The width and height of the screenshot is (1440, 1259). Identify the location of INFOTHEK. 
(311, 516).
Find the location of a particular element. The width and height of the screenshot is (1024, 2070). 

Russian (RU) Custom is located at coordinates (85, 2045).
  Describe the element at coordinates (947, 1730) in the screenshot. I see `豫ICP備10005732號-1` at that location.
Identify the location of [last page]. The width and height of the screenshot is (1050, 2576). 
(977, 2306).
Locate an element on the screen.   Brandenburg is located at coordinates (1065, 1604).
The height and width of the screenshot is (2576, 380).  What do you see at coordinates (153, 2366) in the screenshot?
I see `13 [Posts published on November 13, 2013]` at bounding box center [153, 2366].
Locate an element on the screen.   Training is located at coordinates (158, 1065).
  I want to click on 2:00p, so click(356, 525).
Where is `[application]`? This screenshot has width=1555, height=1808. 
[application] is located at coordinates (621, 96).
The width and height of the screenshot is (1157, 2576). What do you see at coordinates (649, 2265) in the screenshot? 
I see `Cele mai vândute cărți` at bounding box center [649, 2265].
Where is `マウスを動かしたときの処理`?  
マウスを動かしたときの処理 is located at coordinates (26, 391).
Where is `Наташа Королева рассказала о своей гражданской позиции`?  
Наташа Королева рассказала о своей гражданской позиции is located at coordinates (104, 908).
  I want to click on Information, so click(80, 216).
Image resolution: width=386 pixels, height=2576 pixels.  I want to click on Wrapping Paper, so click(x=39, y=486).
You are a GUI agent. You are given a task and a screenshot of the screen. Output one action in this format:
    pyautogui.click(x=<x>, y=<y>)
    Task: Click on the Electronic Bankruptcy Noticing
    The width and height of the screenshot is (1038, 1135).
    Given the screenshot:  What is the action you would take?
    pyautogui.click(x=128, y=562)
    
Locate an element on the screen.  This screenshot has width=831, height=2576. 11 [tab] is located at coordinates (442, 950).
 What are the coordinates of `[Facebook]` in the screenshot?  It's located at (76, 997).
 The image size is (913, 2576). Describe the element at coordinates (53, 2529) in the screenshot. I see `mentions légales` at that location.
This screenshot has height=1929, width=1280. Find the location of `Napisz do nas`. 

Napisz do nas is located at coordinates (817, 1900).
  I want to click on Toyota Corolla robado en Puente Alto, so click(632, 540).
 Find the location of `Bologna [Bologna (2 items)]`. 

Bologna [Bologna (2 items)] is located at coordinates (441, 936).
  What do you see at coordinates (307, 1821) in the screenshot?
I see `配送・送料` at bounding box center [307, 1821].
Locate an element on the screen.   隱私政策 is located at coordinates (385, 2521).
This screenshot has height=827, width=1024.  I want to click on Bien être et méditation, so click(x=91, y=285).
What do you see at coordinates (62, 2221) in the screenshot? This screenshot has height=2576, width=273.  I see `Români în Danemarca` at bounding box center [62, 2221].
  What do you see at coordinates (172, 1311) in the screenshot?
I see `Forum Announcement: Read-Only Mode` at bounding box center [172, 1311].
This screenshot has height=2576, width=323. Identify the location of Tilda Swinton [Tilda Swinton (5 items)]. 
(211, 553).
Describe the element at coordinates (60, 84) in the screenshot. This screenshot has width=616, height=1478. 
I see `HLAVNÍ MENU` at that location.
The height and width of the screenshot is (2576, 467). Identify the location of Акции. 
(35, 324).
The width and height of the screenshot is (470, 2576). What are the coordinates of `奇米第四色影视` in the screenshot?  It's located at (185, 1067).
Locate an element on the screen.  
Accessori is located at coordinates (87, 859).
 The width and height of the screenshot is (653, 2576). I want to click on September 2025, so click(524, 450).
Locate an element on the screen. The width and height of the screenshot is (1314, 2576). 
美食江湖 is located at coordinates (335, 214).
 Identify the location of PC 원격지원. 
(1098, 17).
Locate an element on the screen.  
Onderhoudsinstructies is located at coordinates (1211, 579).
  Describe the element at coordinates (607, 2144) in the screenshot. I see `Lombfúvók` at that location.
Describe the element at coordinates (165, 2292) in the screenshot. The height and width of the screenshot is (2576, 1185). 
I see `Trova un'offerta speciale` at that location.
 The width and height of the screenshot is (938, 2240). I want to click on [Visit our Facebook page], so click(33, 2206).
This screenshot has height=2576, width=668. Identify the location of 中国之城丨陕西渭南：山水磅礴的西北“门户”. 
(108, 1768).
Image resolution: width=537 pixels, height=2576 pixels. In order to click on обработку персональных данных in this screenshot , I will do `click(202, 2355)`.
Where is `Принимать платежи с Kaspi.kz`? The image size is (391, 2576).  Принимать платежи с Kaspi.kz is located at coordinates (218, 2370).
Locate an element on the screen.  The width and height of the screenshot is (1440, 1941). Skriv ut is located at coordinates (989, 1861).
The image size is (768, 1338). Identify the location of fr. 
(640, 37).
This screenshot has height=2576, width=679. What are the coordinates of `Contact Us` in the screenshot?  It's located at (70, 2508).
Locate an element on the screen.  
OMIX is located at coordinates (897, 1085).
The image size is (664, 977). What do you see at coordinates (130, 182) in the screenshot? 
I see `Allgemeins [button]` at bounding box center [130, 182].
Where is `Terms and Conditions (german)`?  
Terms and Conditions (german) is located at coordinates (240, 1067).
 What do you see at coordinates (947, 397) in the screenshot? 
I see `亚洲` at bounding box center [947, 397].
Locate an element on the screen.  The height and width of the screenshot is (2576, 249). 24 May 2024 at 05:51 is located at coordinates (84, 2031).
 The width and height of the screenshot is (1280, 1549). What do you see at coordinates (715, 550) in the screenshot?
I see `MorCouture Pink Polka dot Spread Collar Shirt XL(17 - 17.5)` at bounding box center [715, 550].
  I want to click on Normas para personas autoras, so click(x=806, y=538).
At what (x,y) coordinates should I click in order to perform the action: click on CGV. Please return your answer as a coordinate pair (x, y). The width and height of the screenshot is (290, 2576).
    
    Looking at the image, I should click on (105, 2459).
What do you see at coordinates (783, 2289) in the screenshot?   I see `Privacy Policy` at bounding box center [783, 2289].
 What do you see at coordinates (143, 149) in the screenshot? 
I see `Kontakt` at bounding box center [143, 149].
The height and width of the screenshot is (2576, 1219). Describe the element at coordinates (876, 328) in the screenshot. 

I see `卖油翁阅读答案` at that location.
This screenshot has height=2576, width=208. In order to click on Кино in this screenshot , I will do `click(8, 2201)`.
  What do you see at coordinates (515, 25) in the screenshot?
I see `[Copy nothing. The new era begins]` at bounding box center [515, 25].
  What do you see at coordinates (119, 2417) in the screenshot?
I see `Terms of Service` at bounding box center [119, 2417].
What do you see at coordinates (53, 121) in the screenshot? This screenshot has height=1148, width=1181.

★ ★ ★ ★ ★

▸ Task brief:
Please return all lines in the material above that include the word "pixels".

▸ Exercise response:
Image resolution: width=386 pixels, height=2576 pixels.  I want to click on Wrapping Paper, so click(x=39, y=486).
Image resolution: width=537 pixels, height=2576 pixels. In order to click on обработку персональных данных in this screenshot , I will do `click(202, 2355)`.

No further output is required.